Over the years, it became clear to me that my choice to not vaccinate could have reverberations further than our family. See, we don’t live in silos when it comes to public health and that point was illustrated to me when my daughter came down with the flu at the same time my father was knocking on death’s door. I lived in fear that week she was sick that I was going to need to fly back to Chicago and would be denied entry to see my dad in possibly his last moment due to having been exposed to the flu in my house. It was what I would later call a small aha moment…we are all connected.
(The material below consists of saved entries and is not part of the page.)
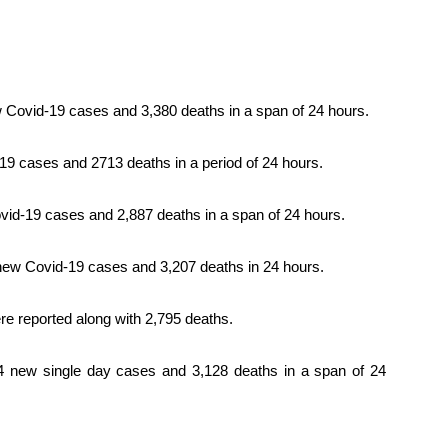
 Covid-19 cases and 3,380 deaths in a span of 24 hours.
9 cases and 2713 deaths in a period of 24 hours.
vid-19 cases and 2,887 deaths in a span of 24 hours.
new Covid-19 cases and 3,207 deaths in 24 hours.
e reported along with 2,795 deaths.
4 new single day cases and 3,128 deaths in a span of 24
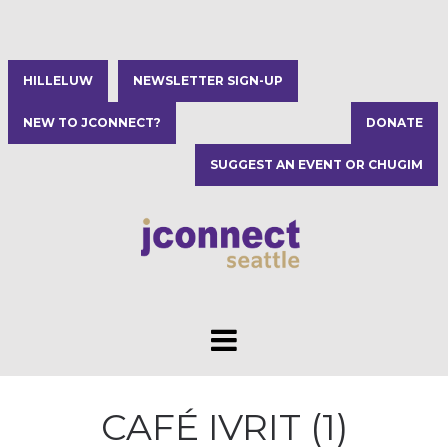
HILLELUW
NEWSLETTER SIGN-UP
NEW TO JCONNECT?
DONATE
SUGGEST AN EVENT OR CHUGIM
CAFÉ IVRIT (1)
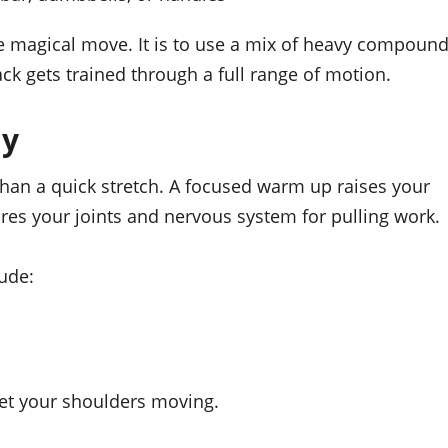
ne magical move. It is to use a mix of heavy compoun
ck gets trained through a full range of motion.
ay
han a quick stretch. A focused warm up raises your
es your joints and nervous system for pulling work.
ude:
get your shoulders moving.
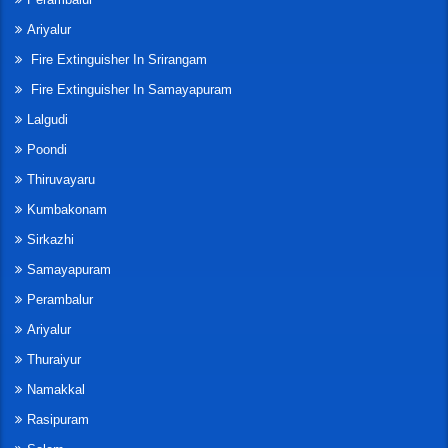
Ariyalur
Fire Extinguisher In Srirangam
Fire Extinguisher In Samayapuram
Lalgudi
Poondi
Thiruvayaru
Kumbakonam
Sirkazhi
Samayapuram
Perambalur
Ariyalur
Thuraiyur
Namakkal
Rasipuram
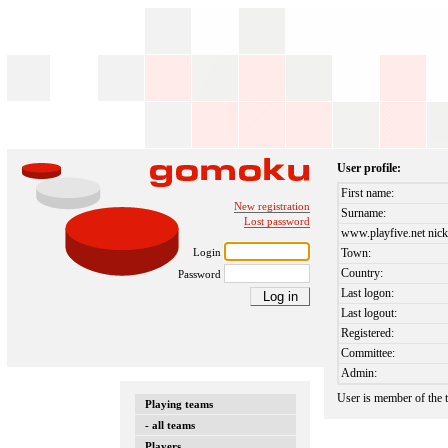
User profile:
First name:
New registration
Surname:
Lost password
www.playfive.net nick
Login
Town:
Country:
Password
Last logon:
Last logout:
Registered:
Committee:
Admin:
User is member of the
Playing teams
- all teams
Players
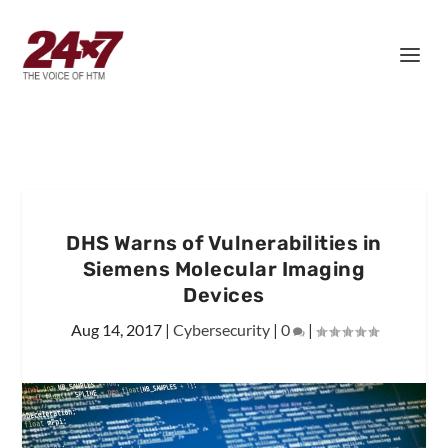
DHS Warns of Vulnerabilities in
Siemens Molecular Imaging
Devices
Aug 14, 2017
|
Cybersecurity
|
0
|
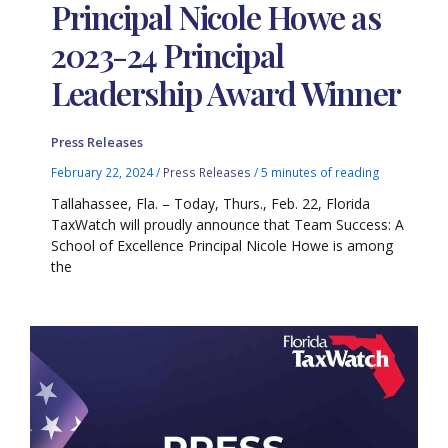
Principal Nicole Howe as
2023-24 Principal
Leadership Award Winner
Press Releases
February 22, 2024
/
Press Releases
/
5 minutes of reading
Tallahassee, Fla. – Today, Thurs., Feb. 22, Florida
TaxWatch will proudly announce that Team Success: A
School of Excellence Principal Nicole Howe is among
the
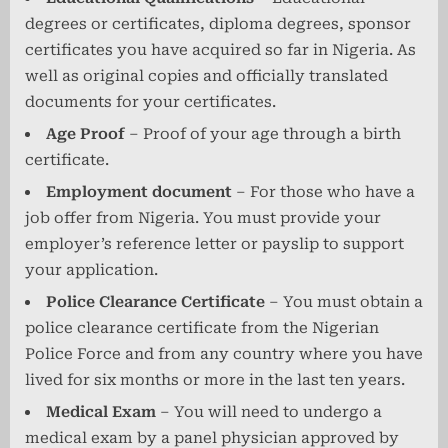
degrees or certificates, diploma degrees, sponsor
certificates you have acquired so far in Nigeria. As
well as original copies and officially translated
documents for your certificates.
Age Proof
– Proof of your age through a birth
certificate.
Employment document
– For those who have a
job offer from Nigeria. You must provide your
employer’s reference letter or payslip to support
your application.
Police Clearance Certificate
– You must obtain a
police clearance certificate from the Nigerian
Police Force and from any country where you have
lived for six months or more in the last ten years.
Medical Exam
– You will need to undergo a
medical exam by a panel physician approved by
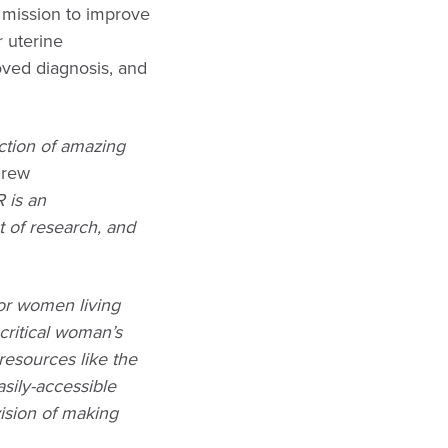
mission to improve
 uterine
oved diagnosis, and
ction of amazing
drew
 is an
 of research, and
for women living
critical woman’s
 resources like the
sily-accessible
ision of making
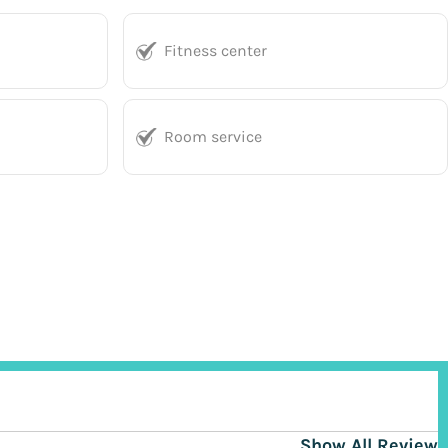
Fitness center
Room service
Show All Reviews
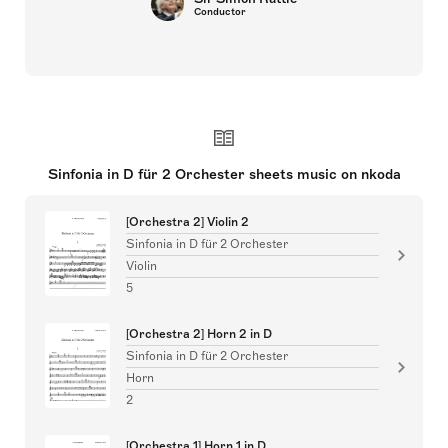
Conductor
Sinfonia in D für 2 Orchester sheets music on nkoda
[Orchestra 2] Violin 2
Sinfonia in D für 2 Orchester
Violin
5
[Orchestra 2] Horn 2 in D
Sinfonia in D für 2 Orchester
Horn
2
[Orchestra 1] Horn 1 in D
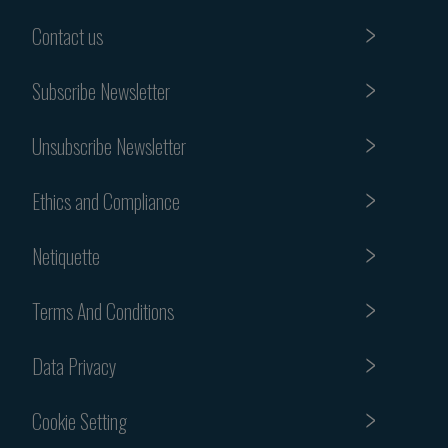
Contact us
Subscribe Newsletter
Unsubscribe Newsletter
Ethics and Compliance
Netiquette
Terms And Conditions
Data Privacy
Cookie Setting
Yet it was when I started to notice that the movement of choice when it came to parenting decisions could get a Black parent’s child taken away by Child Protective whereas a white parent hardly lived with such fears. Each year when we submitted a personal exemption at my daughter’s school, I tensed knowing that I could expect the call from the nurse. It became too much and over time we decided that she needed to be fully vaccinated even with the seemingly silly varicella vaccine. However, I probably shouldn’t say silly in our case; with a child who has some sensory issues, the idea of chicken pox (which both my son and I had weathered) started to seem like something akin to hell on earth for us potentially.

Perhaps it is because many non-white cultures are far less into the rugged individualism that is almost a defining trait of whiteness in Western white cultures but in my village; we care about all the children, not just the ones who belong to us. Maybe it’s because I know that as a non-white person and specifically a Black woman in America my decisions don’t exist in a vacuum and that I am not nearly as free as my white counterpart. In the end my decision to vaccinate was less about the medical implications and more about the unspoken social implications. All it would take is one “professional” deciding to challenge my uppity, Black ass and it would be on.

I have been sitting and watching the current measles outbreak and noticing that the anti-vax movement has a diversity problem and one that few will ever publicly discuss though I am not the only one to notice it. Too many times we would rather replace class for race but race and class are intertwined and to not acknowledge that painful reality is intellectually lazy at best. The current outbreak is primarily due to the increase in non-vaccinated children from financially comfortable, families who in most cases are white. Can you imagine if a measles outbreak was started in low-income communities of color? First off, the current way that race is lived in America, public health officials would not allow this to happen. The pushback from officials would be swift and people would be turned into examples. Families would be torn apart.

This is a hard post because as someone who didn’t vaccinate my youngest child for many years, I have many connections with people who still don’t vaccinate their kids and who are passionate in their beliefs about the dangers of vaccinations. I respect their right to be passionate but I can’t deny that their whiteness affords them the ability to be passionate about something that in many ways is larger than just their family. Right now the numbers may be small but we are talking about a disease that had been declared eradicated in 2000 that has now made a resurgence and whose implications are huge. In a comfortably middle class family, a child down with the measles might be a pesky inconvenience but to the single parent doing shift work, it is more than an inconvenience, it has the ability to derail that family’s very existence. Let’s not even talk about those with compromised immune systems or the most medically fragile in our midst.

To live in America is to live in a state where things are racialized and compartmentalized based off of who we are. Our freedoms are rarely free and rarely are they available to all. Yet the choices we make with our freedoms have the ability to affect all of us and our passion and inconvenience might be someone else’s crisis and tragedy. When making decisions, we often must decide if the needs of the one outweigh the needs of the many.

Note: At this moment, the matter of vaccinations is highly charged, so keep all comments respectful.